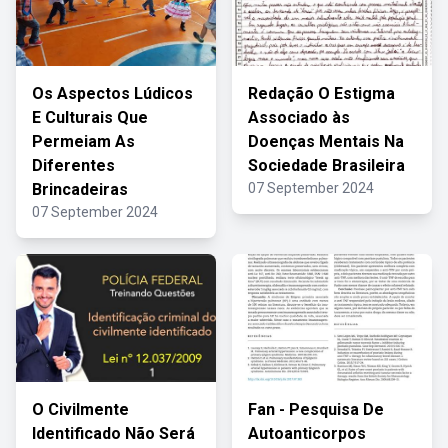
Os Aspectos Lúdicos
Redação O Estigma
E Culturais Que
Associado às
Permeiam As
Doenças Mentais Na
Diferentes
Sociedade Brasileira
Brincadeiras
07 September 2024
07 September 2024
O Civilmente
Fan - Pesquisa De
Identificado Não Será
Autoanticorpos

* [REQUIRED WORK]: Beginning at the line that contains "Associado às", retype each line of the listing up to and including the last one, exactly as it stands, and nothing else.

* [ANSWER FOR THIS EXERCISE]:
Associado às
Permeiam As
Doenças Mentais Na
Diferentes
Sociedade Brasileira
Brincadeiras
07 September 2024
07 September 2024
O Civilmente
Fan - Pesquisa De
Identificado Não Será
Autoanticorpos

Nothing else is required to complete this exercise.